There’s a lot of work to do. Over 80% of the buildings we’ll use in 2045 have already been built. To reach our target, these buildings will require significant upgrading through the process known as ‘retrofit’.

The scale of this work throws up questions around who will carry the work out? Who will pay? And how do we carry out such an undertaking in the time we have left?

Supporting Scottish Government to focus on the answers to these questions and accelerate putting solutions into place in a way that creates opportunities for those in the sector is why the Just Transition Commission exists. This perspective has shaped our recommendations to the Government too.

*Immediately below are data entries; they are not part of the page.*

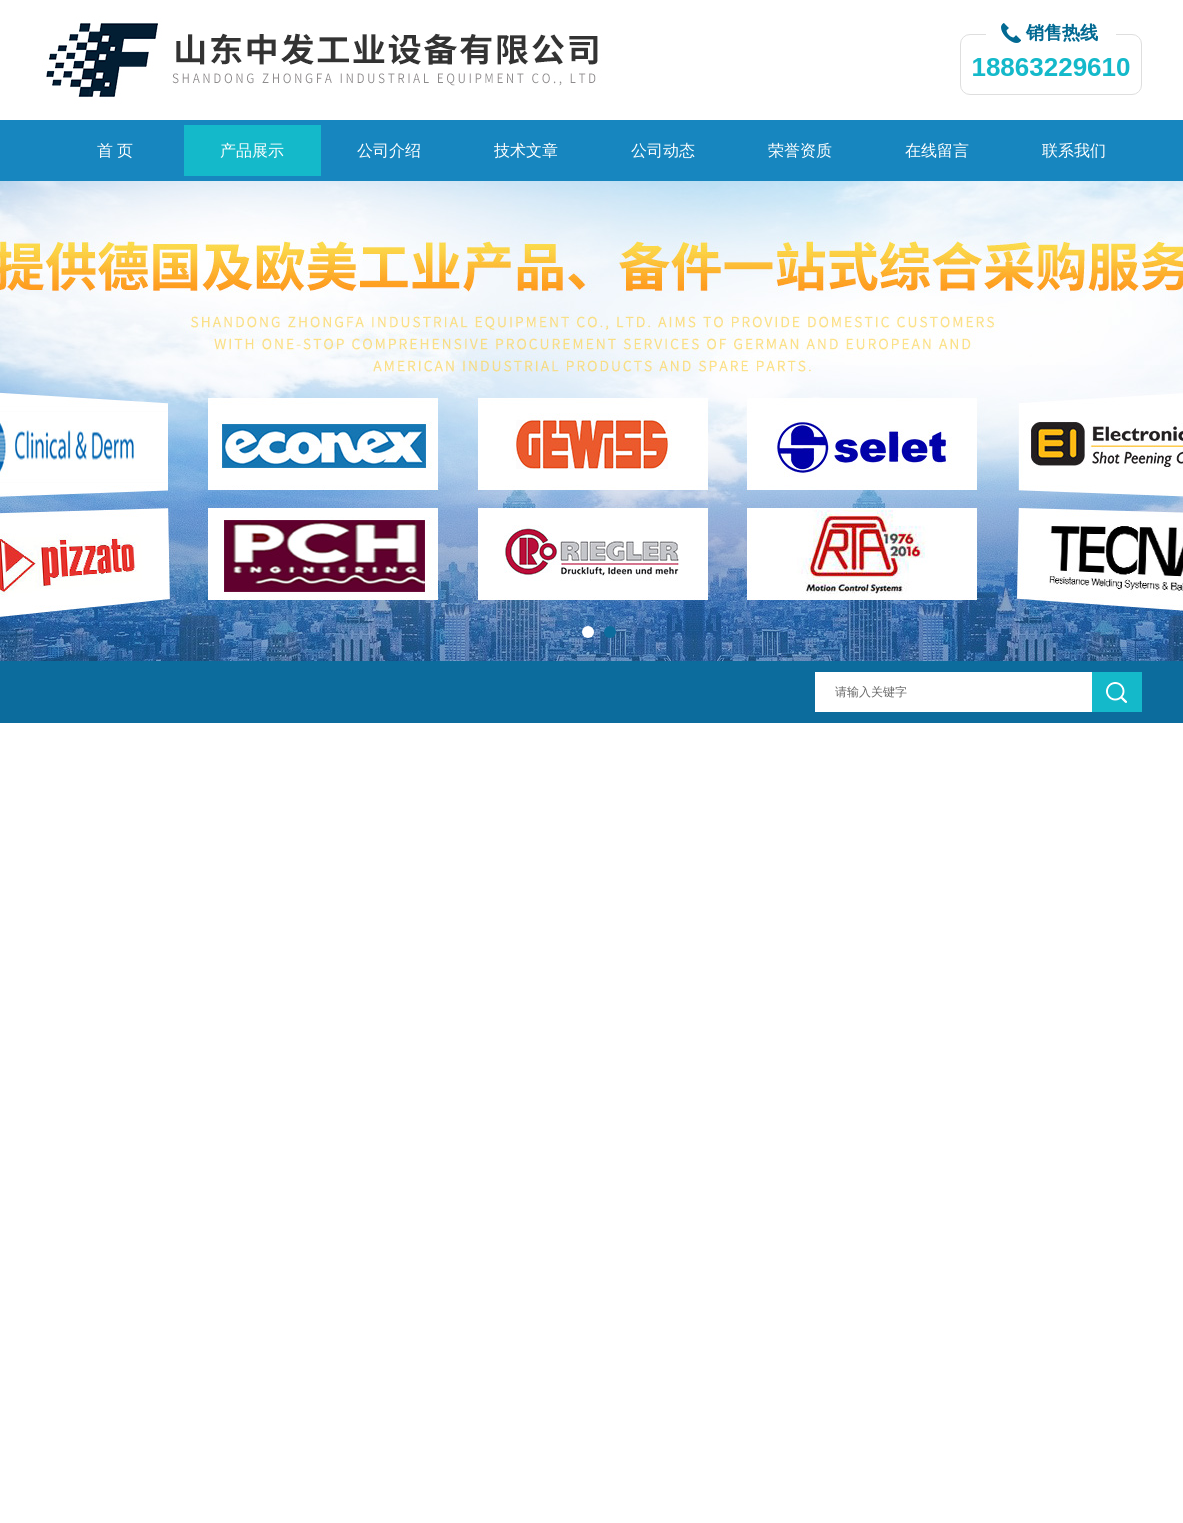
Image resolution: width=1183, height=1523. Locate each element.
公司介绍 (389, 150)
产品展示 (252, 150)
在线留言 (937, 150)
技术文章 (526, 150)
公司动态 (663, 150)
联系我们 (1074, 150)
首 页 (115, 150)
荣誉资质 (800, 150)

For example, Scottish Government and industry need to have the conversation about who pays for the decarbonisation of the built environment now, not just to make sure we find a way of financing national retrofit before the bill falls to the public, but so we can move onto putting solutions into action and reaping the benefits.

One of the greatest opportunities the transition to net zero will bring is jobs, both for future and current workers. Carrying out retrofit work and creating new, net zero buildings at the pace and scale needed requires an appropriately skilled workforce of designers, coordinators, manufacturers, installers, contractors, and more.

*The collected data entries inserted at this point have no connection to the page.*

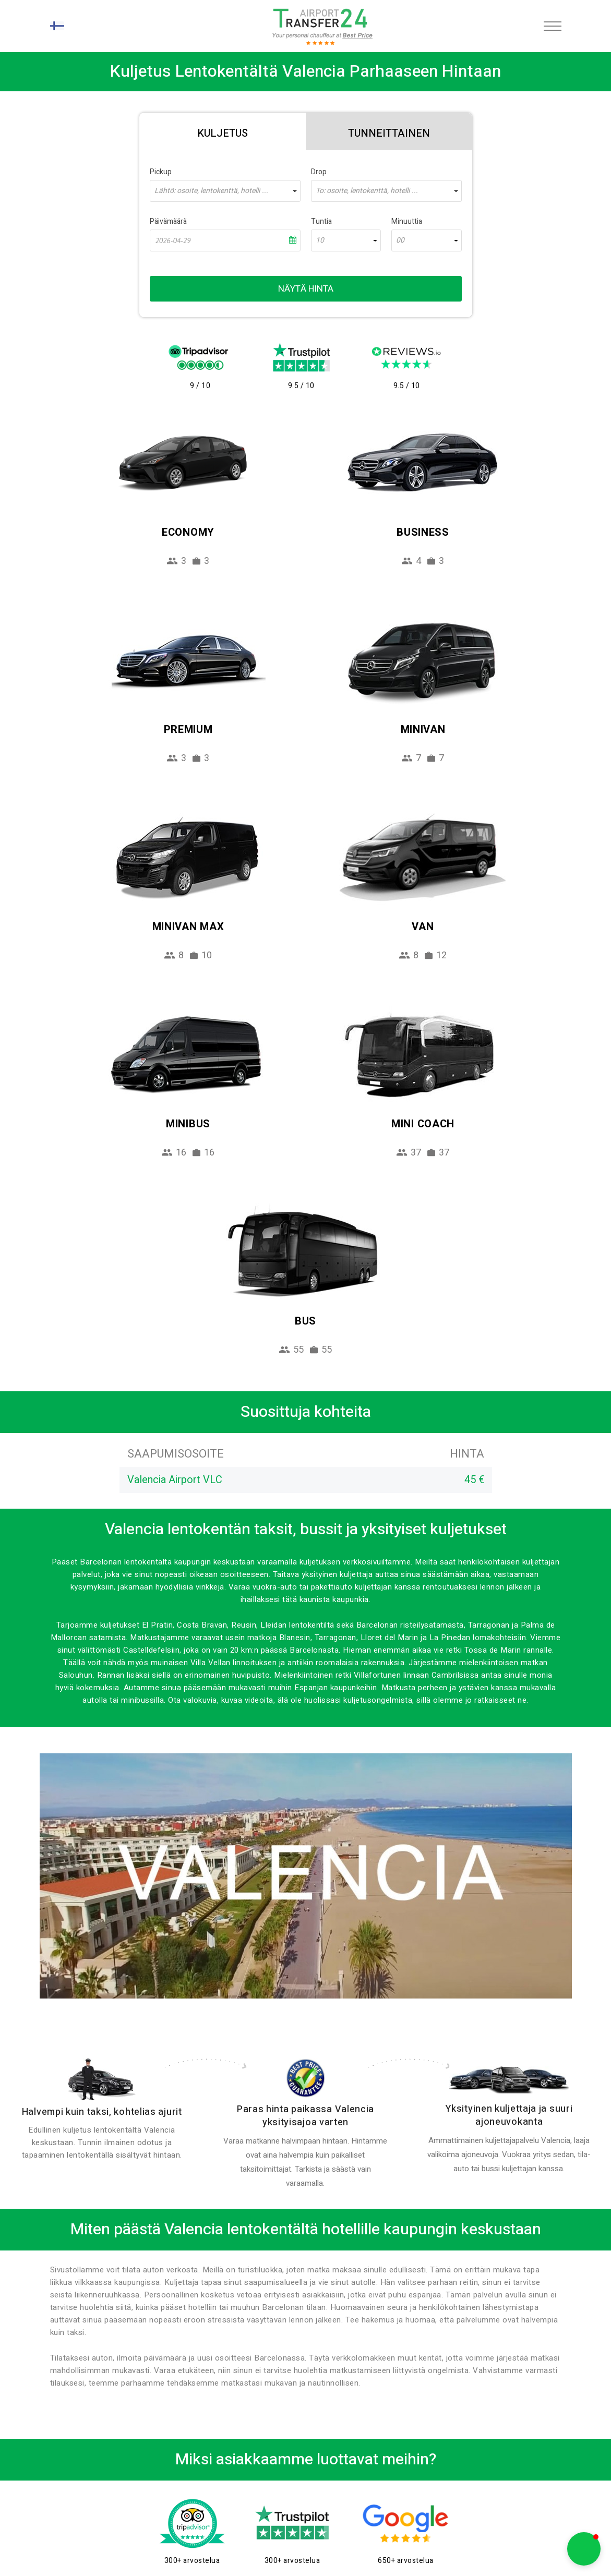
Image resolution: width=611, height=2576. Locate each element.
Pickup (161, 171)
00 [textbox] (400, 240)
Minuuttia (406, 221)
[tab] (222, 131)
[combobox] (225, 191)
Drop (319, 171)
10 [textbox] (320, 240)
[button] (584, 2549)
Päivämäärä (168, 221)
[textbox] (225, 191)
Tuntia (321, 221)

Failure to harness this opportunity in line with growing demand could simultaneously risk not meeting our decarbonisation goals and create a stagnation in the job market at a time when we’ll need more activity than ever.

The Commission recognises that we’ll never create this workforce without changing the perception of the sector as badly paid, dirty and unreliable work. Although this is only sometimes the case, this is the chance to vastly improve the benefits of working in construction and the built environment – and to make these known.

Let’s use the mechanisms we have already, like procurement and legislation, to make the construction sector as attractive as possible, bring in and retain the volume, diversity and level of talent we need to meet our goals.

As we inch closer to 2045, we must remember the path we tread is not just one of environmental responsibility, but of social equity and economic opportunity too. We need to learn the lessons of our past and ensure that this time, we forge a transition that benefits every individual, community and business.